# Anyone know where I can get this jacket???



## Stephie Baby (Apr 19, 2008)

I absolutely love it! I've tried on a few different types, but they always look to big for me because I have skinny arms. In this picture it fits her perfect!! Anyway, does anyone have an idea of where I might be able to get a jacket like this or something similar?
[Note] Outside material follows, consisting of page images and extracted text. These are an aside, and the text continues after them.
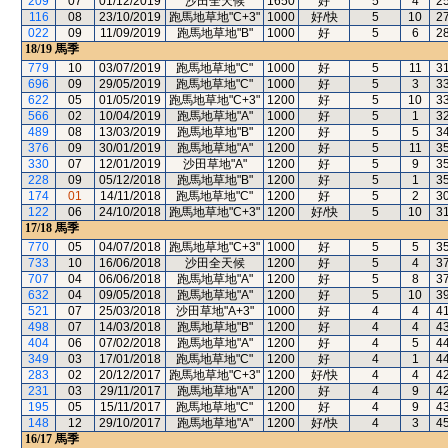
209
07
01/12/2019
沙田全天候
1650
好
5
4
2
116
08
23/10/2019
跑馬地草地"C+3"
1000
好/快
5
10
2
022
09
11/09/2019
跑馬地草地"B"
1000
好
5
6
2
18/19
馬季
779
10
03/07/2019
跑馬地草地"C"
1000
好
5
11
3
696
09
29/05/2019
跑馬地草地"C"
1000
好
5
3
3
622
05
01/05/2019
跑馬地草地"C+3"
1200
好
5
10
3
566
02
10/04/2019
跑馬地草地"A"
1000
好
5
1
3
489
08
13/03/2019
跑馬地草地"B"
1200
好
5
5
3
376
09
30/01/2019
跑馬地草地"A"
1200
好
5
11
3
330
07
12/01/2019
沙田草地"A"
1200
好
5
9
3
228
09
05/12/2018
跑馬地草地"B"
1200
好
5
1
3
174
01
14/11/2018
跑馬地草地"C"
1200
好
5
2
3
122
06
24/10/2018
跑馬地草地"C+3"
1200
好/快
5
10
3
17/18
馬季
770
05
04/07/2018
跑馬地草地"C+3"
1000
好
5
5
3
733
10
16/06/2018
沙田全天候
1200
好
5
4
3
707
04
06/06/2018
跑馬地草地"A"
1200
好
5
8
3
632
04
09/05/2018
跑馬地草地"A"
1200
好
5
10
3
521
07
25/03/2018
沙田草地"A+3"
1000
好
4
4
4
498
07
14/03/2018
跑馬地草地"B"
1200
好
4
4
4
404
06
07/02/2018
跑馬地草地"A"
1200
好
4
5
4
349
03
17/01/2018
跑馬地草地"C"
1200
好
4
1
4
283
02
20/12/2017
跑馬地草地"C+3"
1200
好/快
4
4
4
231
03
29/11/2017
跑馬地草地"A"
1200
好
4
9
4
195
05
15/11/2017
跑馬地草地"C"
1200
好
4
9
4
148
12
29/10/2017
跑馬地草地"A"
1200
好/快
4
3
4
16/17
馬季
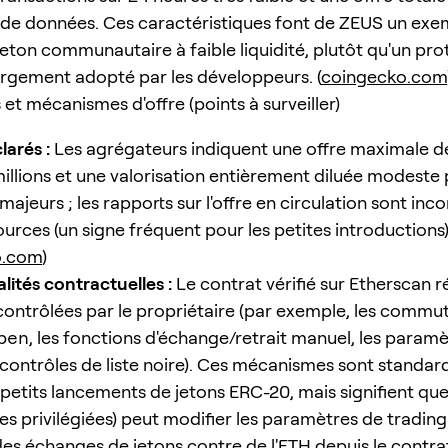
es de données. Ces caractéristiques font de ZEUS un ex
jeton communautaire à faible liquidité, plutôt qu'un pr
largement adopté par les développeurs. (
coingecko.com
et mécanismes d'offre (points à surveiller)
larés :
Les agrégateurs indiquent une offre maximale de
illions et une valorisation entièrement diluée modeste 
majeurs ; les rapports sur l'offre en circulation sont inc
ources (un signe fréquent pour les petites introductions)
o.com
)
lités contractuelles :
Le contrat vérifié sur Etherscan r
contrôlées par le propriétaire (par exemple, les commu
pen
, les fonctions d'échange/retrait manuel, les param
s contrôles de liste noire). Ces mécanismes sont standar
etits lancements de jetons ERC-20, mais signifient que 
es privilégiées) peut modifier les paramètres de trading
des échanges de jetons contre de l'ETH depuis le contra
This outfit is so awesome!!
	

	
	
		
		

		
			





 TIA!!


----------



## jilliandanica (Apr 25, 2008)

I think if you've found a jacket that you like you should just get it tailored to fit.


----------



## Dreamergirl3 (Apr 25, 2008)

Quote:

   Originally Posted by *jilliandanica* 

 
_I think if you've found a jacket that you like you should just get it tailored to fit._

 
ITA! Try searching in second hand clothing stores, I see a lot of military jackets or military style jackets there, and if you take it to a tailor it can be custom fitted and one of a kind


----------



## Deena (Apr 26, 2008)

Victoria's coat is Balenciaga.This pic is from last year though, so I'm not sure if you can still find it in stores.


----------



## beauty_marked (Apr 28, 2008)

Quote:

   Originally Posted by *Deena* 

 
_Victoria's coat is Balenciaga.This pic is from last year though, so I'm not sure if you can still find it in stores._

 
its "old" by industry standards so maybe you can find it at a discounted price


----------



## Simply Elegant (Apr 28, 2008)

If you go to an outlet it may be there.


----------